En algún momento de mi corta y atolondrada vida, viajé 3,929.7 kilómetros persiguiendo una ilusión: el amor. Uno que era tan intenso como absurdo.
Ella era blanca, pecosa, de cabello semiondulado, y tenía esos ojos marrón caramelo que te invitan a creer. La conocí —mejor dicho, la reconocí— en el aeropuerto de Ezeiza, una mañana helada. Apenas me vio, su mirada me dijo sin palabras: “Te estaba esperando.” Estaba emocionada, nerviosa. Sabía que yo era el chico tonto de Lima que lo había dejado todo por conocer a una desconocida con la que llevaba seis meses chateando. Pero también sabía —o al menos yo creí saber— que yo era el indicado. El único.

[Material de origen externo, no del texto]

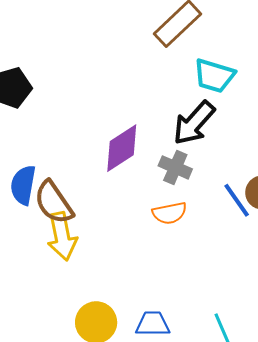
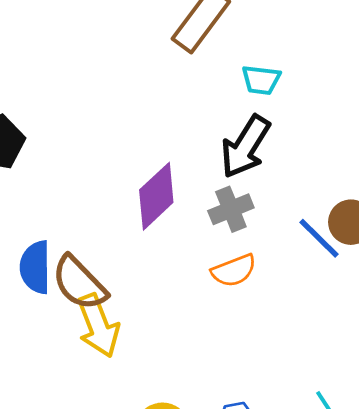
cyan trapezoid: (214, 76) -> (261, 80), size x0.7
gray cross: (175, 167) -> (231, 209), turned -36

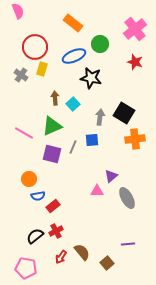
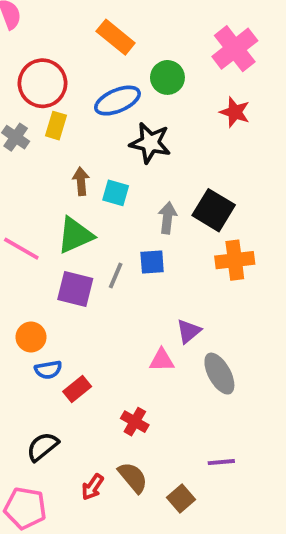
cyan square: (73, 104) -> (116, 193), turned -32
red cross: (56, 231) -> (135, 422), moved, turned -32

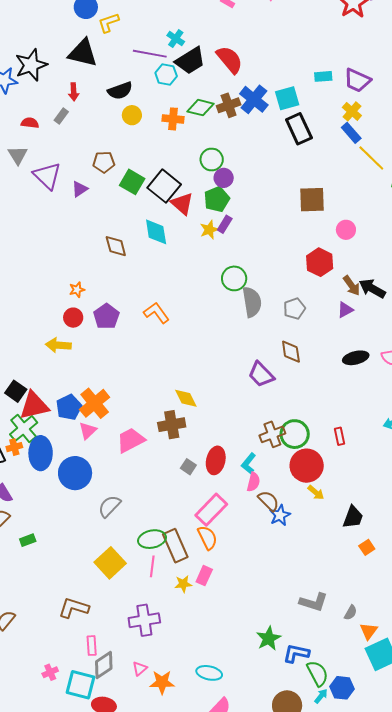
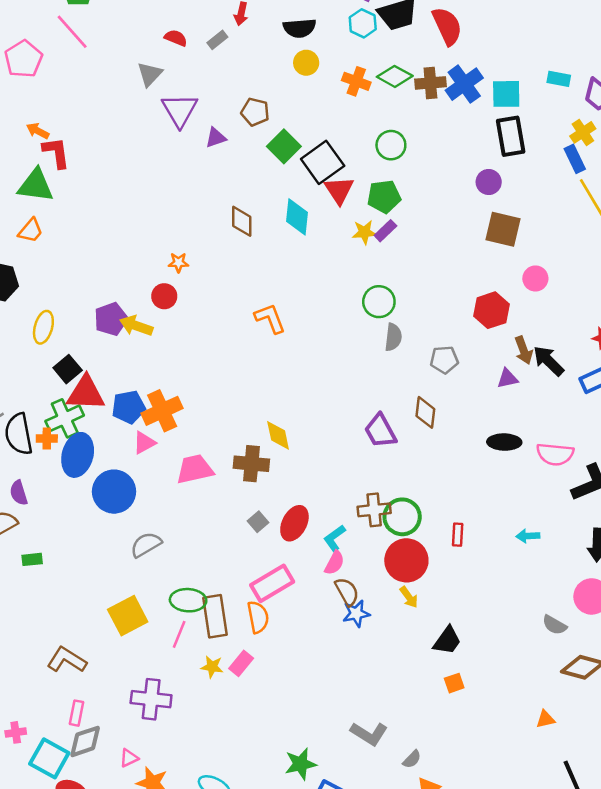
purple circle: (224, 178) -> (489, 182), moved
gray semicircle: (252, 302) -> (393, 337), size x0.7
purple pentagon: (106, 316) -> (111, 319), moved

Pasamos, sin lugar a dudas, una de las dos mejores semanas de mi vida. Todo fluía. Nos reíamos de cualquier tontería, y hasta el silencio nos sentaba bien. El último día fue duro. De camino al aeropuerto, ella lloraba desconsoladamente. Yo no. Por alguna razón, dentro de mí sabía que volvería pronto. Buenos Aires ya no era solo una ciudad: era mi nuevo mundo, y ella, su capital emocional.
Le tomé el rostro y le dije, como quien promete lo imposible:
—No llores. Te juro que regresaré pronto. Y no me volveré a alejar de ti nunca más.

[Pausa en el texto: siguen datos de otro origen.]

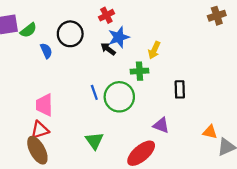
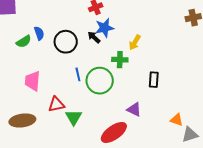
green semicircle: (28, 30) -> (24, 41), moved
black circle: (70, 34) -> (66, 42), moved
red triangle: (40, 130) -> (56, 104), moved
brown ellipse: (37, 150) -> (22, 120), turned -75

Dos meses después, cumplí mi promesa. Ahorré, compré un pasaje sin retorno y la llamé esa misma noche para contarle. Lloró de emoción. Me dijo que me amaba, que no podía creerlo. Pero algo en su voz, algo imperceptible, se quebró.
Una semana después, un lunes frío y confuso, me llamó. Quería dejar la relación. No supe qué decir. O quizás sí lo supe, pero preferí no entender. Solo le dije:
—Te espero en Ezeiza, como la primera vez. Si no estás ahí, entenderé que ya no me amás.

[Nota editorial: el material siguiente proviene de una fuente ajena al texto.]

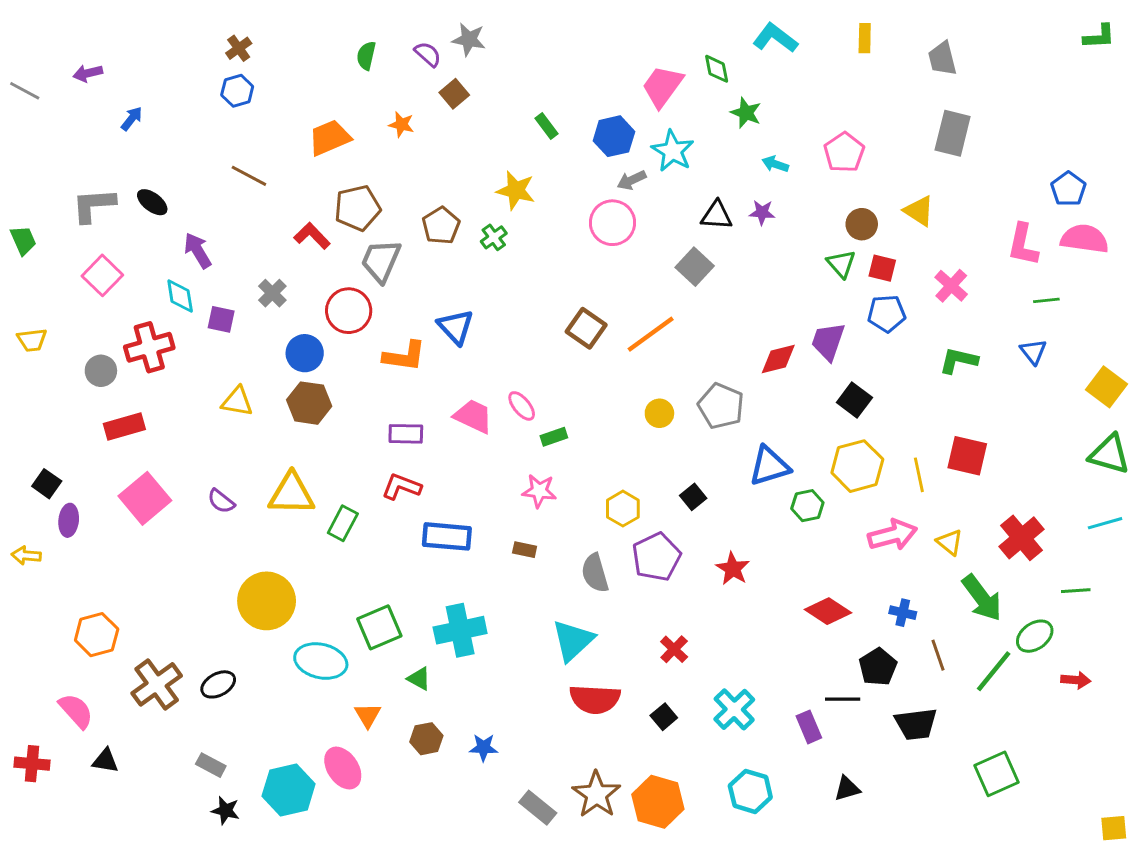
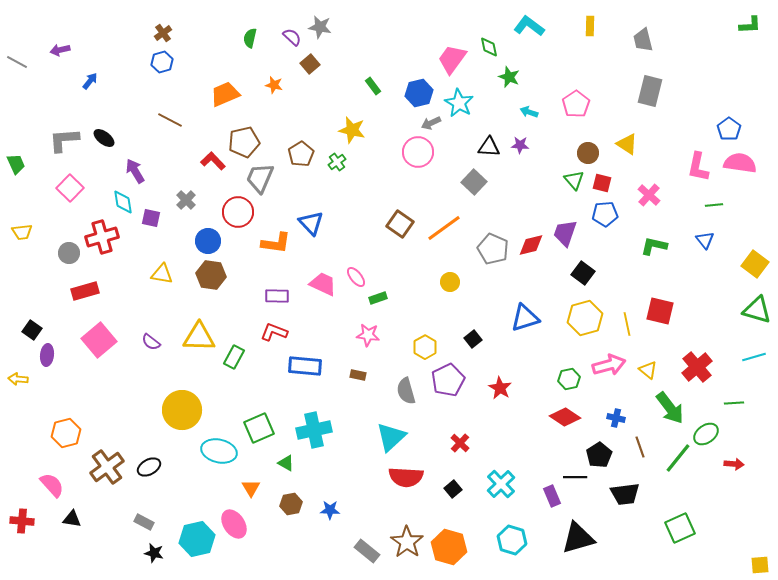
gray pentagon: (721, 406) -> (493, 249), moved
green hexagon: (807, 506) -> (569, 379), moved
black triangle: (847, 789) -> (578, 538), size x1.8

Faltaban dos meses para ese viaje. En medio de ese limbo emocional, mi padre fue internado en el hospital Rebagliati. Tenía un tumor en el pulmón. Me quedé a dormir en una silla incómoda, acompañándolo, rodeado del olor a cloro, miedo y enfermeras con sueño. Eran las dos de la mañana. Todo estaba en silencio. Entonces, el teléfono vibró.
Era Miranda.
¿Había cambiado de opinión? ¿Se había dado cuenta de que aún me amaba? ¿De que le hacía falta?
Una chispa absurda de esperanza me iluminó el pecho.
Abrí el mensaje.
Decía:
“No me esperes en el aeropuerto. No estaré ahí.”
Aun así, viajé.
Ezeiza estaba igual de frío que la primera vez. Recogí mis maletas. Esperé. Las puertas se abrieron. No estaba.
Por cosas del destino —o por simple inercia sentimental— la volví a ver tiempo después. Pero ya no era la misma. No me miraba igual. Estaba conmigo, pero no estaba. Y entonces lo supe: aquella mujer que una vez me hizo sentir su todo, hoy me veía como un buen recuerdo. Un lindo chico con el que pasó un lindo momento.
Donde sea que estés, Miranda, ojalá estés bien.
Yo todavía te recuerdo como algo bonito que me pasó en algún rincón de esta diminuta vida.